AlexandrovLab / SigProfilerExtractor

SigProfilerExtractor allows de novo extraction of mutational signatures from data generated in a matrix format. The tool identifies the number of operative mutational signatures, their activities in each sample, and the probability for each signature to cause a specific mutation type in a cancer sample. The tool makes use of SigProfilerMatrixGenerator and SigProfilerPlotting.
BSD 2-Clause "Simplified" License
153 stars 51 forks source link

Creating custom signature databases #91

Closed bryce-turner closed 3 years ago

bryce-turner commented 3 years ago

Apologies if this is defined elsewhere already, but how would one go about creating a custom signature database? Or more specifically can we apply the known values from COSMIC to a different species?

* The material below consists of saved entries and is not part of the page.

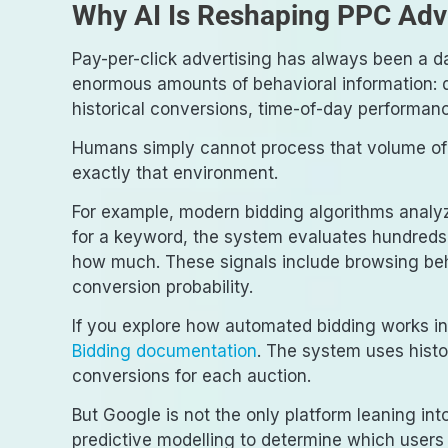
Why AI Is Reshaping PPC Adve
Pay-per-click advertising has always been a d
enormous amounts of behavioral information: q
historical conversions, time-of-day performan
Humans simply cannot process that volume of 
exactly that environment.
For example, modern bidding algorithms analyz
for a keyword, the system evaluates hundreds 
how much. These signals include browsing beh
conversion probability.
If you explore how automated bidding works in
Bidding documentation
. The system uses histo
conversions for each auction.
But Google is not the only platform leaning int
predictive modelling to determine which users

For example SigProfilerMatrixGenerator supports dog (CanFam3.1), however downstream tools like SigProfilerExtractor do not fully support this. It looks like the limitation is when we are decomposing the de novo signatures, which is reliant on data files in the install directory. This makes sense based on what is available on COSMIC.

Noting a relevant code block that could be making some dangerous defaults for contexts other than SBS96: https://github.com/AlexandrovLab/SigProfilerExtractor/blob/b33d9d7101302eafb7d44379694979fa3e2fa7c4/SigProfilerExtractor/subroutines.py#L1095-L1140


Since the mutational signature profiles should be more or less the same across species, is there a script or tool for lifting these profiles across different genomes?

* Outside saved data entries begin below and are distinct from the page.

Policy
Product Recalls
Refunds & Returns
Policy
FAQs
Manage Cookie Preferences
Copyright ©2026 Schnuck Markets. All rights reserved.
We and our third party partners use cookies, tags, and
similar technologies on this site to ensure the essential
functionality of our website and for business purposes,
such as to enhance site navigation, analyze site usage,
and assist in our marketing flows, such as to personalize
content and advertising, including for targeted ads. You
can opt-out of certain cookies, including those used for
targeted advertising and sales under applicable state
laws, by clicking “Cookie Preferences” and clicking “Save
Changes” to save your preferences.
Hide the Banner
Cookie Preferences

mdbarnesUCSD commented 3 years ago

Hi @bryce-turner thanks for reaching out. I am looping @lalexandrov1018 in for responding to this one.

lalexandrov1018 commented 3 years ago

Currently, all mutational signatures on COSMIC (and in SigProfiler tools) have been derived from human cancers or human normal somatic tissues. These human signatures have also been lifted to several other species (mice, rats, etc.) and they can be utilized using SigProfilerExtractor. However, it is important to note that these are NOT mouse mutational signatures but rather human signatures lifted to the mouse genome. For example, signatures SBS2 and SBS13 are commonly attributed to APOBEC3A/B which do not exist in mice. As such, it is highly unlikely to observe signatures SBS2 and SBS13 in mouse genomes. The reference set of mutational signatures can be downloaded from https://cancer.sanger.ac.uk/signatures/downloads/

We do not have a version for dog but you can renormalize the human signatures to the dog genome's trinucleotide frequency. Again, note that these will not be dog signatures but renormalized human signatures. SigProfilerExtractor has a decomposition function which allows passing a reference matrix for decomposition.

Lastly, your point about the code above being dangerous is well taken. We will work on fixing this in the next release of the tool.

bryce-turner commented 3 years ago

Thank you @lalexandrov1018 for the explanation!